--- Material provided ---

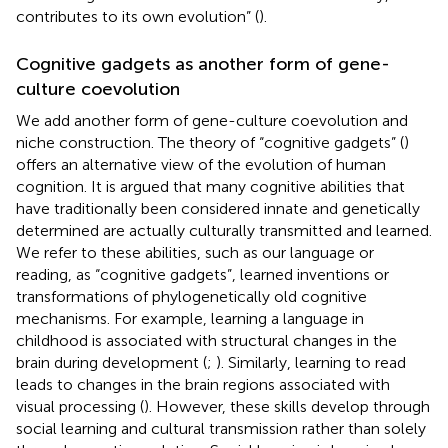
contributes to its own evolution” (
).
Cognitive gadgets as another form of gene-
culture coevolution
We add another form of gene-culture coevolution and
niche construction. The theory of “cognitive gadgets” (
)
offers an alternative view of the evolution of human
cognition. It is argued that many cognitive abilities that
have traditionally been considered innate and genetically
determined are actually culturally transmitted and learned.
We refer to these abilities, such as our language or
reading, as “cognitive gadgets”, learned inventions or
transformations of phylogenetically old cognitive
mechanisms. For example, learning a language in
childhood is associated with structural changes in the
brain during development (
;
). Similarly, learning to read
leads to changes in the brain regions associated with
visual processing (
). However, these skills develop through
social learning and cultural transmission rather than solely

---
--- Material provided ---

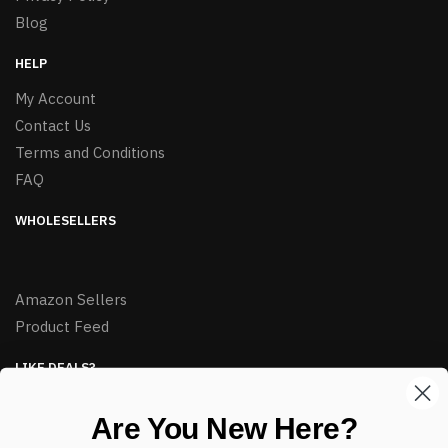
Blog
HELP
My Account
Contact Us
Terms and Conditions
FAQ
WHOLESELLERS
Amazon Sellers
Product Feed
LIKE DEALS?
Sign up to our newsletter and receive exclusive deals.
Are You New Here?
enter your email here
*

---

▶ **Directions for this task**
Once you find the string "learned" in a line of the records, copy that line.

▶ **Task response**
determined are actually culturally transmitted and learned.
reading, as “cognitive gadgets”, learned inventions or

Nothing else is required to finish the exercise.